# Task objective
Should a line in the entries below contain "input", return that line.

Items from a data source

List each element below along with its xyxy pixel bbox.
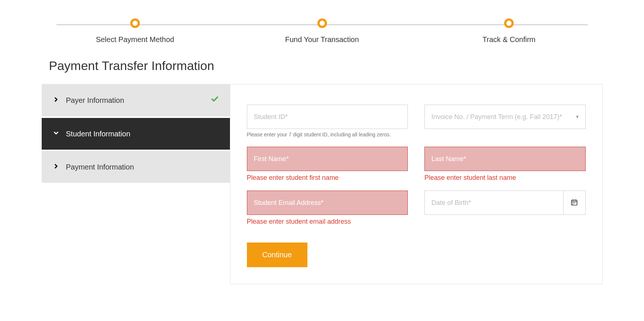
form-panel: Please enter your 7 digit student ID, in… — [230, 84, 603, 284]
student-id-hint: Please enter your 7 digit student ID, in… — [247, 131, 408, 138]
email-error: Please enter student email address — [247, 218, 408, 226]
sidebar-item-label: Payment Information — [66, 163, 219, 171]
chevron-down-icon — [53, 129, 66, 139]
field-dob — [424, 191, 586, 226]
svg-rect-6 — [572, 204, 574, 205]
sidebar-item-payment[interactable]: Payment Information — [42, 151, 230, 184]
page-title: Payment Transfer Information — [49, 59, 603, 73]
step-circle-icon — [504, 18, 514, 28]
step-label: Fund Your Transaction — [228, 35, 416, 44]
step-label: Track & Confirm — [416, 35, 603, 44]
step-circle-icon — [130, 18, 140, 28]
calendar-button[interactable] — [564, 191, 586, 215]
svg-rect-4 — [572, 203, 574, 203]
sidebar-item-label: Student Information — [66, 130, 219, 138]
step-track-confirm: Track & Confirm — [416, 18, 603, 44]
section-sidebar: Payer Information Student Information Pa… — [42, 84, 230, 284]
field-last-name: Please enter student last name — [424, 147, 586, 182]
field-student-id: Please enter your 7 digit student ID, in… — [247, 105, 408, 138]
chevron-right-icon — [53, 95, 66, 105]
sidebar-item-student[interactable]: Student Information — [42, 118, 230, 151]
first-name-error: Please enter student first name — [247, 174, 408, 182]
sidebar-item-label: Payer Information — [66, 96, 211, 105]
chevron-right-icon — [53, 162, 66, 172]
check-icon — [211, 95, 219, 105]
step-fund-transaction: Fund Your Transaction — [228, 18, 416, 44]
field-email: Please enter student email address — [247, 191, 408, 226]
svg-rect-5 — [574, 203, 575, 203]
student-id-input[interactable] — [247, 105, 408, 129]
calendar-icon — [571, 199, 578, 207]
step-select-payment: Select Payment Method — [42, 18, 229, 44]
dob-input[interactable] — [424, 191, 564, 215]
last-name-input[interactable] — [424, 147, 586, 171]
field-invoice: ▼ — [424, 105, 586, 138]
step-label: Select Payment Method — [42, 35, 229, 44]
continue-button[interactable]: Continue — [247, 243, 307, 267]
email-input[interactable] — [247, 191, 408, 215]
last-name-error: Please enter student last name — [424, 174, 586, 182]
invoice-select[interactable] — [424, 105, 586, 129]
progress-stepper: Select Payment Method Fund Your Transact… — [42, 7, 603, 44]
first-name-input[interactable] — [247, 147, 408, 171]
sidebar-item-payer[interactable]: Payer Information — [42, 84, 230, 118]
step-circle-icon — [317, 18, 327, 28]
field-first-name: Please enter student first name — [247, 147, 408, 182]
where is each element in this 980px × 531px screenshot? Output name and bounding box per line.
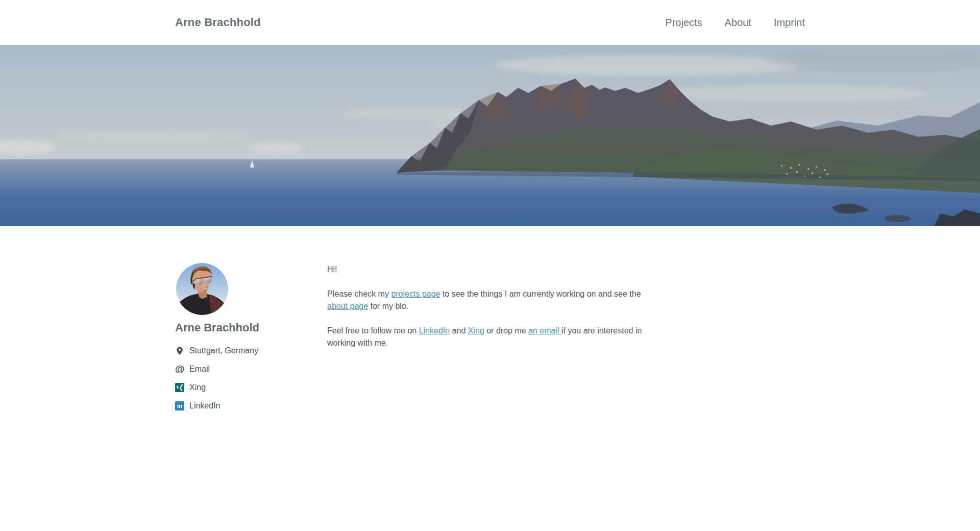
hero-image bbox=[0, 45, 980, 226]
text-segment: or drop me bbox=[484, 326, 528, 335]
linkedin-icon: in bbox=[175, 401, 185, 411]
about-page-link[interactable]: about page bbox=[327, 302, 368, 310]
text-segment: and bbox=[450, 326, 468, 335]
site-header: Arne Brachhold Projects About Imprint bbox=[0, 0, 980, 45]
contact-label: LinkedIn bbox=[189, 401, 220, 411]
intro-content: Hi! Please check my projects page to see… bbox=[327, 226, 662, 361]
contact-label: Xing bbox=[189, 383, 206, 392]
at-sign-icon: @ bbox=[175, 365, 185, 374]
xing-icon bbox=[175, 383, 185, 392]
profile-sidebar: Arne Brachhold Stuttgart, Germany @ Emai… bbox=[175, 226, 327, 415]
xing-text-link[interactable]: Xing bbox=[468, 326, 484, 335]
profile-name: Arne Brachhold bbox=[175, 321, 327, 334]
contact-location: Stuttgart, Germany bbox=[175, 342, 327, 360]
contact-list: Stuttgart, Germany @ Email Xing in Linke… bbox=[175, 342, 327, 415]
contact-label: Email bbox=[189, 365, 210, 374]
linkedin-text-link[interactable]: LinkedIn bbox=[419, 326, 450, 335]
text-segment: to see the things I am currently working… bbox=[440, 289, 641, 298]
location-pin-icon bbox=[175, 346, 185, 355]
avatar bbox=[176, 263, 228, 315]
nav-link-imprint[interactable]: Imprint bbox=[774, 17, 805, 29]
greeting-text: Hi! bbox=[327, 265, 337, 274]
nav-link-projects[interactable]: Projects bbox=[665, 17, 702, 29]
contact-paragraph: Feel free to follow me on LinkedIn and X… bbox=[327, 325, 662, 349]
site-brand[interactable]: Arne Brachhold bbox=[175, 16, 261, 29]
contact-email-link[interactable]: @ Email bbox=[175, 360, 327, 378]
projects-page-link[interactable]: projects page bbox=[391, 289, 440, 298]
text-segment: Please check my bbox=[327, 289, 391, 298]
main-nav: Projects About Imprint bbox=[665, 17, 805, 29]
contact-xing-link[interactable]: Xing bbox=[175, 378, 327, 397]
greeting-paragraph: Hi! bbox=[327, 263, 662, 276]
email-text-link[interactable]: an email bbox=[528, 326, 561, 335]
text-segment: Feel free to follow me on bbox=[327, 326, 419, 335]
contact-linkedin-link[interactable]: in LinkedIn bbox=[175, 397, 327, 415]
projects-paragraph: Please check my projects page to see the… bbox=[327, 288, 662, 312]
svg-text:in: in bbox=[177, 403, 182, 409]
nav-link-about[interactable]: About bbox=[725, 17, 751, 29]
contact-label: Stuttgart, Germany bbox=[189, 346, 258, 355]
text-segment: for my bio. bbox=[368, 302, 408, 310]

# Answer space
student-id-input[interactable] — [247, 105, 408, 129]
dob-input[interactable] — [424, 191, 564, 215]
last-name-input[interactable] — [424, 147, 586, 171]
email-input[interactable] — [247, 191, 408, 215]
first-name-input[interactable] — [247, 147, 408, 171]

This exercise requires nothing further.